Я не поворачивался. Мне не хотелось снова видеть ее испуганное лицо. Это просто невыносимо. Должен же быть хоть какой-нибудь способ…
— Если нам удастся противостоять Таносу, то, вернув Камень Разума, возможно, мы сможем что-то придумать, но пока тебе надо держать себя в руках, — проговорила Скульд, хлопая своими по-детски наивными глазами. — Ношение Перчатки не проходит бесследно, будь благодарен, что ребенок внутри нее, и Тули не умерла, надев Перчатку, — добавила она почти шепотом.
Я закрыл глаза, стараясь успокоиться и принять все, что происходит сейчас. Скульд права. Если норны ничего сделать не могут, то надо всеми способами добыть Камень Разума. А сделать это можно только одним способом…
— Когда Эйр окажет помощь монаху, я был бы очень рад, если мы соберемся и обсудим наши дальнейшие планы, Всеотец, — повернув голову к Одину, сказал я, а затем снова посмотрел в небесно-голубые глаза Скульд и еще раз ударил по двери, напоследок насладившись ее испугом.
— Проклятый Йотун, — прошипела девочка.
— Маленькая лицемерка, — ухмыльнулся я и поспешил покинуть больничное крыло.
Комментарий к Глава 28. Безумие.
Прошу прощение за долгое отсутствие новой главы. Постараюсь больше не задерживаться!)
========== Глава 29. Военный совет. ==========
В моей голове стало совсем тесно. Такое чувство, что кто-то просто запер все мое безумие, и теперь оно скребется в закрытую дверь, словно бешенный пес, царапая сознание когтями. С каждым днем я чувствую себя сильнее и сильнее. Связано ли это с ребенком, сердце которого бьется во мне или это самый обыкновенный адреналин предстоящей пугающей неизвестности? Мне уже все равно.

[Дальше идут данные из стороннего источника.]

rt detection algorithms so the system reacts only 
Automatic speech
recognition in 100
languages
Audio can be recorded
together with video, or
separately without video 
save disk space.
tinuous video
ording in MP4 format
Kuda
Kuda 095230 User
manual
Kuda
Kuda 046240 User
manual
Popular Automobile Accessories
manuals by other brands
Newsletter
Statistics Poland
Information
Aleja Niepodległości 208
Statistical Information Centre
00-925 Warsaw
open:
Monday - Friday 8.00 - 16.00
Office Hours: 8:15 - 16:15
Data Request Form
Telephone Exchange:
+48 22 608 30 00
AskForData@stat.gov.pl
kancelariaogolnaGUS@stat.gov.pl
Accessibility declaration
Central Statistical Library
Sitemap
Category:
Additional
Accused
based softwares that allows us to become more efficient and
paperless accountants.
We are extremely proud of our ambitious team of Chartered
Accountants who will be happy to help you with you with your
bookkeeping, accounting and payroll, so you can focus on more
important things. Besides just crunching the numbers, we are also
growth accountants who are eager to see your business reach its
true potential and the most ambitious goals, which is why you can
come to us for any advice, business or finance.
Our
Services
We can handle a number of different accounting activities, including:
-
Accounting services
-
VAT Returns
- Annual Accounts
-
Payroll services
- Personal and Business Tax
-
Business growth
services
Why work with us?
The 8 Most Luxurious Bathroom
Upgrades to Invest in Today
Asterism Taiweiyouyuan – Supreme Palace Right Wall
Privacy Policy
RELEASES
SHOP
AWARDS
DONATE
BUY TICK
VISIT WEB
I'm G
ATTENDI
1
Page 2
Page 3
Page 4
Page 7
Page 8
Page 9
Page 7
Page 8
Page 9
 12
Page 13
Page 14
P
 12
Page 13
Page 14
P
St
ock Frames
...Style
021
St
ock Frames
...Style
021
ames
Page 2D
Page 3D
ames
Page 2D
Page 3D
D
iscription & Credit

Вспоминая свое поведение, до того, как Один помог мне вернуть ясность рассудка, первым делом мне хотелось спрятаться в самом темном уголке Асгарда и не высовываться, пока я не умру, покрывшись своим стыдом, словно мхом…
Но потом здравый смысл взял верх над моими чувствами и настоятельно рекомендовал не распускать нюни, а начать приносить окружающим пользу. И, заодно, извиниться перед Эйр и ее целительницами. Что я и сделала в первый же день своего «возвращения».
Сегодня было объявлено о собрании совета к вечеру, на который, к моему удивлению, меня все же позвали. И по счастливому стечению обстоятельств, я стала обладательницей целых трех часов свободного времени до начала совета. И я понятия не имела, как именно мне их провести. Мне не хотелось идти к Хиланену, дабы не подвергать его опасности. Голова шла кругом: я ясно помнила, что он — мой жених. Но мои чувства нельзя было назвать любовью. Невероятная привязанность, верная дружба, сестринская любовь – да, но… Даже вспоминая тот поцелуй, я готова была поклясться, что здесь что-то не так.